E-mails échangés entre élus locaux : documents administratifs communicables ?

Conseil d’Etat, 3 juin 2022, n°452218

Des e-mails échangés entre le maire et les conseillers municipaux concernant des projets municipaux sont-ils des documents communicables aux administrés qui en font la demande ?

Pas si les élus y expriment des positions personnelles ou des positions prises dans le cadre du libre exercice de leur mandat électif.
Le Conseil d’État précise que présentent le caractère de documents administratifs communicables des correspondances émises ou reçues dans le cadre des fonctions exercées au nom de la commune par le maire, ses adjoints ou les membres du conseil municipal auxquels le maire a délégué une partie de ses fonctions. Mais, tel n’est pas le cas des correspondances qui expriment des positions personnelles ou des positions prises dans le cadre du libre exercice de leur mandat électif. En effet, ces correspondances ne peuvent être regardées comme émanant de la commune.
Le Conseil d’État sanctionne la position du tribunal administratif de Grenoble lequel avait autorisé la communication (après occultation de certaines données) des courriels échangés entre les élus locaux au sujet d’un projet de création d’une centrale hydroélectrique soumis à délibération sans procéder à ces vérifications.

 [1]

Deux administrés demandent au maire d’une commune savoyarde (850 habitants) la communication de l’ensemble des courriels échangés avec les élus locaux à propos des délibérations relatives au projet de création d’une centrale hydroélectrique sur des torrents alpins (torrent du Bens et torrent du Joudron).

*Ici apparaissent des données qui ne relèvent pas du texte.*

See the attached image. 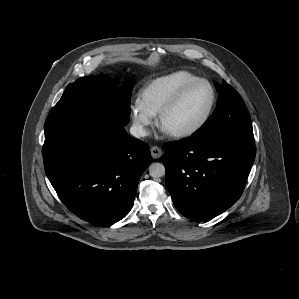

La décision du maire refusant la communication de ces documents est annulée par le tribunal administratif de Grenoble. Le tribunal enjoint au maire de communiquer ces courriels après occultation des adresses de messagerie des expéditeurs et des destinataires des messages ainsi que des mentions susceptibles de porter atteinte à l’un des secrets protégés par les dispositions des articles L.311-5 et L.311-6 du code des relations entre le public et l’administration. La commune se pourvoit en cassation contre ce jugement.

Obligation de communication des documents administratifs

Conformément à l’article L.311-1 du code des relations entre le public et l’administration (CRPA) les collectivités territoriales sont tenues de publier en ligne ou de communiquer les documents administratifs qu’elles détiennent aux personnes qui en font la demande.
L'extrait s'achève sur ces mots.